**About this task**
Say how many lines in the following data hold the word "size". Write nothing but that number.

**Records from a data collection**
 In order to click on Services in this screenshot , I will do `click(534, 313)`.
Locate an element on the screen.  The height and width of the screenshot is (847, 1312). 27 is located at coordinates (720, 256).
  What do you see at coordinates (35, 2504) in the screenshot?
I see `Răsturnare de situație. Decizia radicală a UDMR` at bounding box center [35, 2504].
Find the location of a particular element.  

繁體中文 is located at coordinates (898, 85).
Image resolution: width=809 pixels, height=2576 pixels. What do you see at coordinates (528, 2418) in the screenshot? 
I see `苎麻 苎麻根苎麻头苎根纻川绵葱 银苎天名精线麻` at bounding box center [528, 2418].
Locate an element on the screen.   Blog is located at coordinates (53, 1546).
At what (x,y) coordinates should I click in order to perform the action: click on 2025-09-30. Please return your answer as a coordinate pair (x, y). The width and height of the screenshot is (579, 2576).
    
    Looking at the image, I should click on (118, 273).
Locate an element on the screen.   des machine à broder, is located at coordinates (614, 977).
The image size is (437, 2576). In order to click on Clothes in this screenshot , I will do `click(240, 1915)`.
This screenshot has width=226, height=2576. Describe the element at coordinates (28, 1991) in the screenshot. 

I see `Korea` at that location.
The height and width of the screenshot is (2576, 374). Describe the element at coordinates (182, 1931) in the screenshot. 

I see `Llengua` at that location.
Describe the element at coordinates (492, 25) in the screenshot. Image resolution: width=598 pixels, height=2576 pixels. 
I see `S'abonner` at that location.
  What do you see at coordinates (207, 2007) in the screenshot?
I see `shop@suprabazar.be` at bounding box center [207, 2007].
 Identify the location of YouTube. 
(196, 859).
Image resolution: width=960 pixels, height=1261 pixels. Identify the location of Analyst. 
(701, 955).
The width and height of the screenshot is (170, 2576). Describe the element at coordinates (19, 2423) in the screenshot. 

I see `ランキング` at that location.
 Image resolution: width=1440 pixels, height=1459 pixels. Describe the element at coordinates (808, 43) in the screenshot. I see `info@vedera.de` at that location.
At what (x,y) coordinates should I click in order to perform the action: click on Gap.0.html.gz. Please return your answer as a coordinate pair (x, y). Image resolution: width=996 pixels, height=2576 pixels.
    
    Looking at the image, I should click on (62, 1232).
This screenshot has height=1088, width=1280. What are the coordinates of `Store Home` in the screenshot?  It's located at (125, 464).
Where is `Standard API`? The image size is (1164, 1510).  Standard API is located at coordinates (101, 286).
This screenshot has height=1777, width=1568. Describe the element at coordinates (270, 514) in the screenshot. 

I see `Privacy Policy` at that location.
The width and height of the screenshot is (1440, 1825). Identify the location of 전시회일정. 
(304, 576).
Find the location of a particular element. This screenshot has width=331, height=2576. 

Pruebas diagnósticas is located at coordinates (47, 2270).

**Solution**
2